# Shotgun Shell Misfires?



## Fowlmouth (Oct 4, 2008)

Saturday was a wet miserable day in the marsh, but the duck hunting was fantastic. My buddy was having problems with misfires. Sometimes the shells just would not go off, and another time we heard a quiet popping sound. (like a firecracker in a pipe) He immediately recognized the fact the primer popped and did not try to follow up with another shell. We pulled the barrel and sure enough the wad was stuck about half way up the barrel. I know several people this has happened to, but they did fire another round and blew their barrel apart. It's usually the bystander that gets the worst of it. I'm just happy he was on his toes that day and we didn't get hurt or lose a barrel. He was shooting Estates, and we have never had a problem with these shells. There was a lot of unburned powder in his barrel and in the receiver. Is it possible for a shell to fire if some of the powder is wet and some is dry? Would it leave the wet unburned powder behind in the gun?


----------



## Hoopermat (Dec 17, 2010)

The wet powder is the problem. I had this happen a couple years ago. I took another shell apart and found the powder had been wet.


----------



## LostLouisianian (Oct 11, 2010)

I recommend when it's wet you bring a handful of balloons with you. Each time after you shoot and before you reload put a balloon over the end of your barrel. It keeps the shell in the chamber bone dry and won't affect anything at all when you shoot. I have even seen some company that now makes "gun condoms" for the same purpose.


----------



## 1BandMan (Nov 2, 2007)

I've heard of "blooper" shells but hadn't experienced any until shooting some of my buddiie's reloads a long time ago (he sucked at reloading). I've reloaded 1000's of rounds and never had a single issue, ever. I've not had or heard of any issues with factory loads either.

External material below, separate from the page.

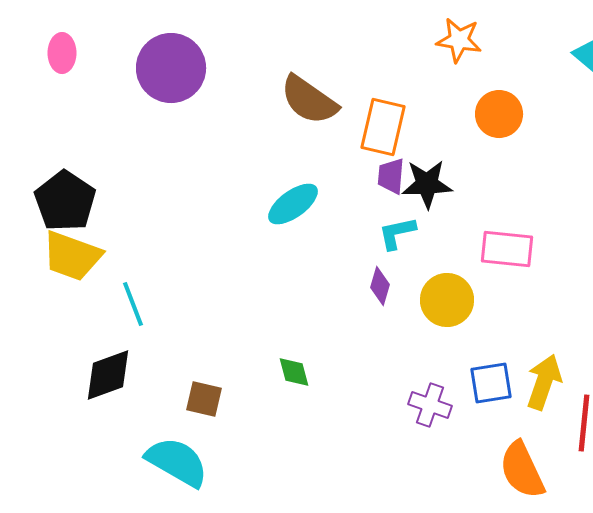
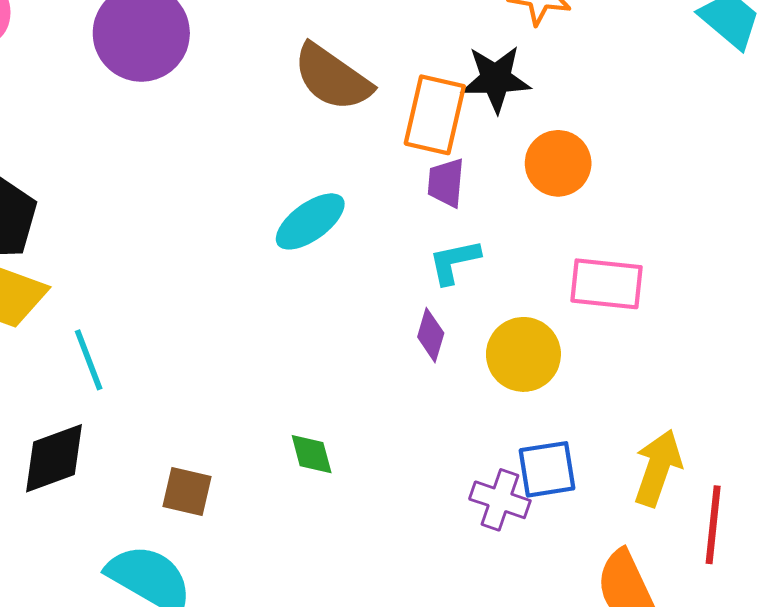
orange circle: (499, 114) -> (558, 163), moved
black star: (427, 184) -> (496, 79), moved
blue square: (491, 383) -> (547, 469), moved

Pretty crazy with modern technology that the powder would get wet either through the end of the shell or through the primer opening, but I guess it could happen. I do worry that without plated shot that they could rust together and wreak havoc with a barrel, but haven't had any issue yet. 
The only way I could possibly see it happening is if you completely submerged shells in water for a while, but who knows. 
If you decide to use the balloon's or condoms, make sure you take them off before you fire your gun or the result will be the same as if you left the wad in your barrel. The tinyiest obstruction can result in the barrel being bird caged or blown off. I've heard of folks blowing the end of the barrel off when replacing a bead and left a couple of threads, yes a couple of threads not flush with the barrel.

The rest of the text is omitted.